Most of us in the biotech space are fully onboard with the concept of reproducible research. Who thinks it’s a bad idea to be able to trace back from our results to the data and methods that produced them?
The trick, of course, is in how to do it. In the lab, there’s a strong culture of recording our experiments, tracking samples in LIMS systems and lab notebooks. However, in computational research the processes are often more personalized, or simply aren’t done.
And yet we’ve all experienced the confusion of looking back at a collection of analyses we’ve done, and wondering which was the “real” result, or why the results of one analysis differed from the other. What about that slide deck we showed to management – which of the many versions of the RNA-Seq pipeline did it come from? Why does the code result in a different result than it did the last time I ran it?
I had this problem with my dissertation. My graduate work was done entirely in R, and included nearly 100 figures and tables. Some of these figures were very similar – the same analysis was done on several different datasets. Keeping track of the origin of each figure was extremely difficult; I couldn’t convince myself I had it right.
Two things helped with this: version control and self-documenting code. I’ve written about version control before
. It solved the problem of figuring out why the results might change from one day to the next. Today I’ll tell you about why self-documenting code is a critical component of a data analyst’s workflow.

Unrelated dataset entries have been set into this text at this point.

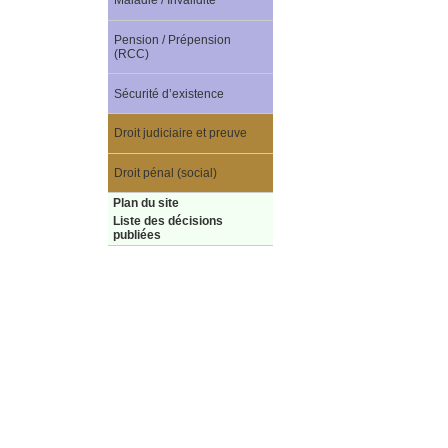
Maladie / Invalidité
Pension / Prépension
(RCC)
Sécurité d’existence
Droit judiciaire et preuve
Droit pénal (social)
Plan du site
Liste des décisions
publiées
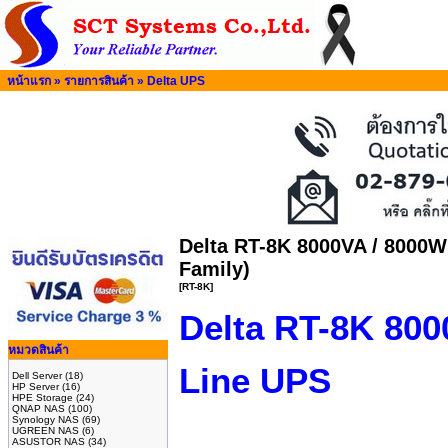
หน้าแรก
»
รายการสินค้า
»
Delta UPS
Delta RT-8K 8000VA / 8000
Family)
[RT-8K]
Delta RT-8K 800
หมวดสินค้า
Line UPS
Dell Server
(18)
HP Server
(16)
HPE Storage
(24)
QNAP NAS
(100)
Synology NAS
(69)
UGREEN NAS
(6)
ASUSTOR NAS
(34)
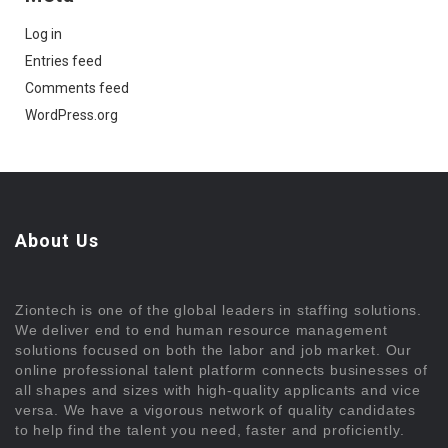
Log in
Entries feed
Comments feed
WordPress.org
About Us
Ziontech is one of the global leaders in staffing solutions.
We deliver end to end human resource management
solutions focused on both the labor and job market. Our
online professional talent platform connects businesses of
all shapes and sizes with high-quality applicants and vice
versa. We have a vigorous network of quality candidates
to help find the talent you need, faster and proficiently.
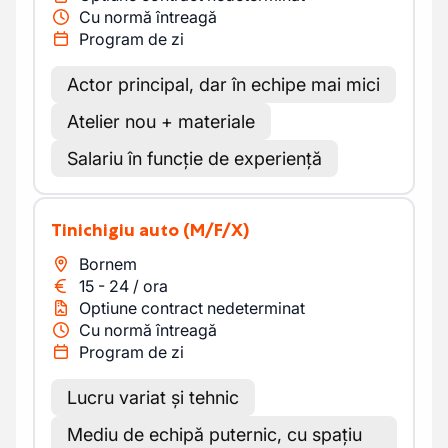
Cu normă întreagă
Program de zi
Actor principal, dar în echipe mai mici
Atelier nou + materiale
Salariu în funcție de experiență
Tinichigiu auto
(M/F/X)
Bornem
15
-
24
/
ora
Optiune contract nedeterminat
Cu normă întreagă
Program de zi
Lucru variat și tehnic
Mediu de echipă puternic, cu spațiu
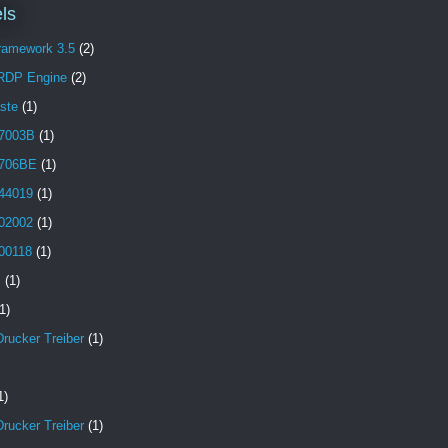
ls
Framework 3.5
(2)
 RDP Engine
(2)
aste
(1)
7003B
(1)
706BE
(1)
44019
(1)
02002
(1)
00118
(1)
B
(1)
1)
Drucker Treiber
(1)
1)
Drucker Treiber
(1)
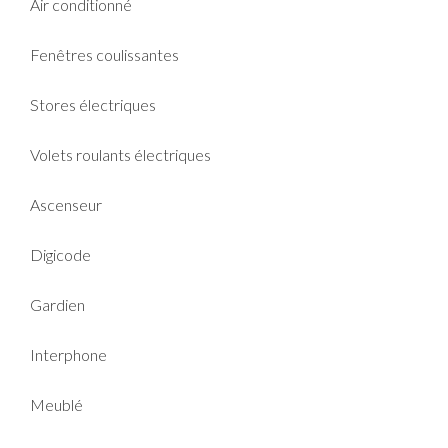
Air conditionné
Fenêtres coulissantes
Stores électriques
Volets roulants électriques
Ascenseur
Digicode
Gardien
Interphone
Meublé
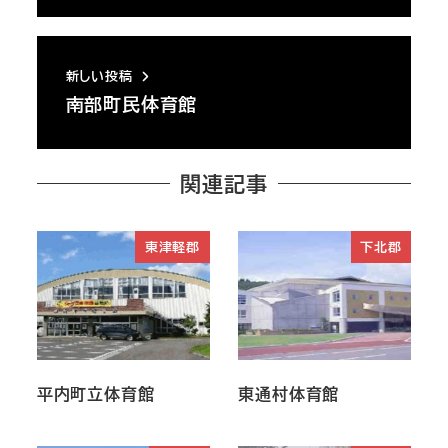
新しい投稿
南部町民体育館
関連記事
東津軽郡
下北郡
平内町立体育館
東通村体育館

My entire thesis was self-documented. It was written in Sweave, which is a documentation integration package for R and LaTeX. I embedded all of the code from my work into the text document that described it. When I made a change to the text, I would rebuild the whole thing and see a pdf emerge with all of my prose, figures, and tables, all beautifully formatted. Since the code that produced any given figure was located right next to the text that described it, I was fully confident I knew exactly which analysis produced which plot. Since the whole document was checked into version control (I used Subversion at the time), I knew I could track back any changes to the plot to the changes in the analysis that produced it. It may sound like doing this sort of tracking and documentation is a lot of work, and I won’t pretend that there isn’t overhead. But this extra work paid off profoundly one day.
A good four months into the thesis-writing process one of the public datasets I had analyzed was retracted; there were irregularities in the authors’ data curation process. I was mortified – what did this mean for my work in integrating these datasets, and how was I going to extract all of the plots and tabular results that included the disgraced dataset?

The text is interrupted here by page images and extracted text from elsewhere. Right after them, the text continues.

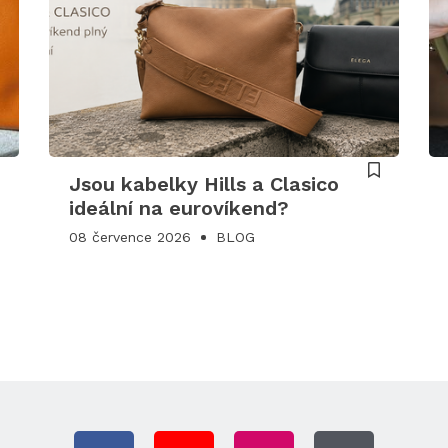
Jsou kabelky Hills a Clasico
ideální na eurovíkend?
08 července 2026
BLOG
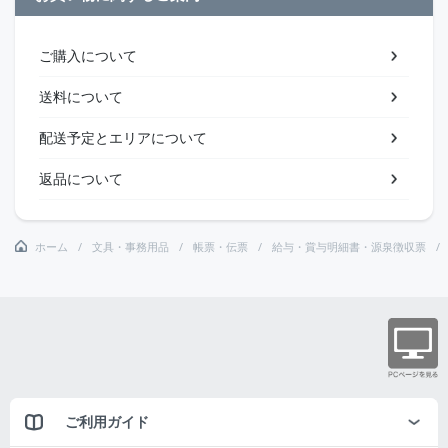
ご購入について
送料について
配送予定とエリアについて
返品について
ホーム
文具・事務用品
帳票・伝票
給与・賞与明細書・源泉徴収票
ご利用ガイド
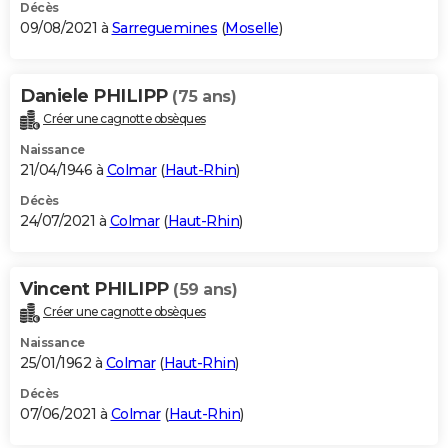
Décès
09/08/2021 à
Sarreguemines
(
Moselle
)
Daniele PHILIPP
(75 ans)
Créer une cagnotte obsèques
Naissance
21/04/1946 à
Colmar
(
Haut-Rhin
)
Décès
24/07/2021 à
Colmar
(
Haut-Rhin
)
Vincent PHILIPP
(59 ans)
Créer une cagnotte obsèques
Naissance
25/01/1962 à
Colmar
(
Haut-Rhin
)
Décès
07/06/2021 à
Colmar
(
Haut-Rhin
)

Since my thesis was self-documenting, I didn’t need to worry about how the extraction of one dataset would mangle the organization of the document. It was structured like a programmer had written it – with for loops and lists of datasets. I deleted the offending dataset and rebuilt the thesis. My figures were recreated, my tables recalculated. I did need to edit a few things by hand; for example, any mention of that disgraced dataset in the text needed to be changed. But overall, reproducible research had saved me. I could have spent a month rewriting and instead I spent a few days.
I can’t recommend self-documenting code highly enough. It’s helped me on many occasions since, in smaller analyses and in less-spectacular ways, but I no longer even think about doing work for myself or for a client without self-documentation.

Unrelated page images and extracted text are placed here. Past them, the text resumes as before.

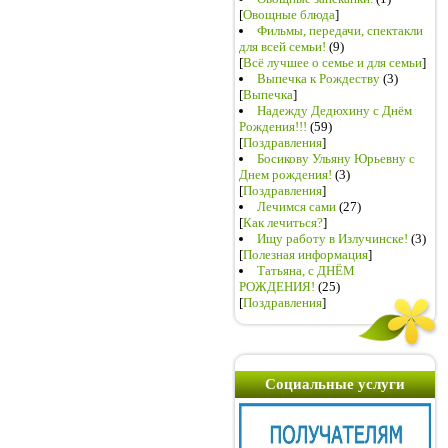
[
Овощные блюда
]
Фильмы, передачи, спектакли
для всей семьи!
(9)
[
Всё лучшее о семье и для семьи
]
Выпечка к Рождеству
(3)
[
Выпечка
]
Надежду Дедюхину с Днём
Рождения!!!
(59)
[
Поздравления
]
Босикову Ульяну Юрьевну с
Днем рождения!
(3)
[
Поздравления
]
Лечимся сами
(27)
[
Как лечиться?
]
Ищу работу в Излучинске!
(3)
[
Полезная информация
]
Татьяна, с ДНЁМ
РОЖДЕНИЯ!
(25)
[
Поздравления
]
Социальные услуги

When I wrote my thesis Sweave was pretty state-of-the art and Subversion was not a complete dinosaur. Now, there are better options available, like Markdown and Knitr, or the open lab notebooks put together by the Jupyter folks. Any one of them will make your analysis infinitely more reliable. For version control, Git is the most common choice, but any of them will give you the confidence you need that your code is what you think it is.